Scary Writers Discuss the Most Terrifying Tales They have Ever Encountered

A Renowned Horror Author

A Chilling Tale by Shirley Jackson

I read this story some time back and it has stayed with me ever since. The named “summer people” turn out to be the Allisons from the city, who rent an identical remote lakeside house each year. On this occasion, instead of heading back home, they choose to lengthen their holiday a few more weeks – an action that appears to disturb all the locals in the surrounding community. Everyone conveys the same veiled caution that not a soul has ever stayed by the water past the holiday. Even so, they are resolved to stay, and that is the moment situations commence to grow more bizarre. The man who brings the kerosene won’t sell for them. Nobody agrees to bring groceries to the cabin, and when they try to travel to the community, the car refuses to operate. Bad weather approaches, the power in the radio die, and with the arrival of dusk, “the aged individuals huddled together in their summer cottage and anticipated”. What could be this couple anticipating? What could the townspeople be aware of? Each occasion I read Jackson’s unnerving and inspiring narrative, I’m reminded that the finest fright stems from the unspoken.

An Acclaimed Writer

An Eerie Story by Robert Aickman

In this brief tale a couple go to a typical coastal village in which chimes sound constantly, a constant chiming that is annoying and puzzling. The initial extremely terrifying moment occurs at night, at the time they decide to walk around and they can’t find the ocean. The beach is there, the scent exists of decaying seafood and brine, surf is audible, but the sea appears spectral, or something else and worse. It is simply deeply malevolent and each occasion I travel to the coast after dark I think about this tale which spoiled the beach in the evening in my view – in a good way.

The recent spouses – the woman is adolescent, the husband is older – head back to the inn and find out the cause of the ringing, in a long sequence of confinement, gruesome festivities and death-and-the-maiden meets danse macabre pandemonium. It’s an unnerving contemplation on desire and decay, two bodies maturing in tandem as a couple, the connection and brutality and gentleness within wedlock.

Not merely the most terrifying, but probably a top example of brief tales out there, and an individual preference.

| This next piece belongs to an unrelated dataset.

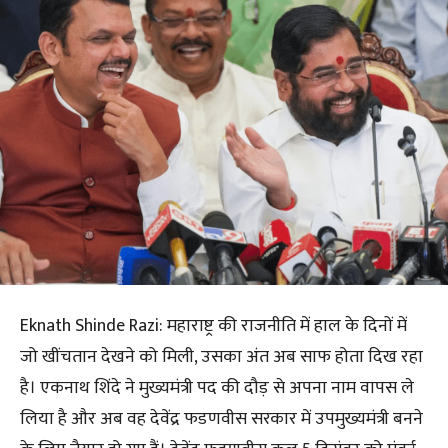
Eknath Shinde Razi: महाराष्ट्र की राजनीति में हाल के दिनों में
जो खींचतान देखने को मिली, उसका अंत अब साफ होता दिख रहा
है। एकनाथ शिंदे ने मुख्यमंत्री पद की दौड़ से अपना नाम वापस ले
लिया है और अब वह देवेंद्र फडणवीस सरकार में उपमुख्यमंत्री बनने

I read it in the Spanish language, in the debut release of these tales to appear in this country in 2011.

A Prominent Novelist

Zombie by an esteemed writer

I perused this narrative by a pool in the French countryside recently. Despite the sunshine I experienced an icy feeling through me. I also experienced the thrill of excitement. I was working on a new project, and I encountered a block. I wasn’t sure if it was possible a proper method to write some of the fearful things the story includes. Experiencing this novel, I understood that it could be done.

Released decades ago, the book is a bleak exploration through the mind of a criminal, Quentin P, modeled after Jeffrey Dahmer, the murderer who murdered and dismembered multiple victims in the Midwest during a specific period. Infamously, Dahmer was fixated with producing a zombie sex slave who would stay by his side and carried out several macabre trials to accomplish it.

The actions the book depicts are terrible, but equally frightening is its own emotional authenticity. The character’s awful, broken reality is plainly told using minimal words, identities hidden. The audience is immersed trapped in his consciousness, forced to observe mental processes and behaviors that shock. The strangeness of his mind resembles a physical shock – or getting lost on a barren alien world. Going into this book is less like reading and more like a physical journey. You are swallowed whole.

An Accomplished Author

A Haunting Novel by Helen Oyeyemi

When I was a child, I walked in my sleep and eventually began suffering from bad dreams. On one occasion, the terror involved a vision during which I was confined within an enclosure and, when I woke up, I found that I had ripped a part from the window, trying to get out. That building was decaying; when it rained heavily the entranceway flooded, insect eggs dropped from above into the bedroom, and at one time a sizeable vermin scaled the curtains in my sister’s room.

When a friend presented me with Helen Oyeyemi’s novel, I was residing elsewhere at my family home, but the narrative regarding the building located on the coastline seemed recognizable to myself, nostalgic as I felt. It’s a novel about a haunted loud, sentimental building and a young woman who ingests limestone off the rocks. I cherished the book deeply and returned repeatedly to its pages, consistently uncovering {something

Tara Padilla
Tara Padilla

A seasoned blackjack strategist with over a decade of experience in casino gaming and player education.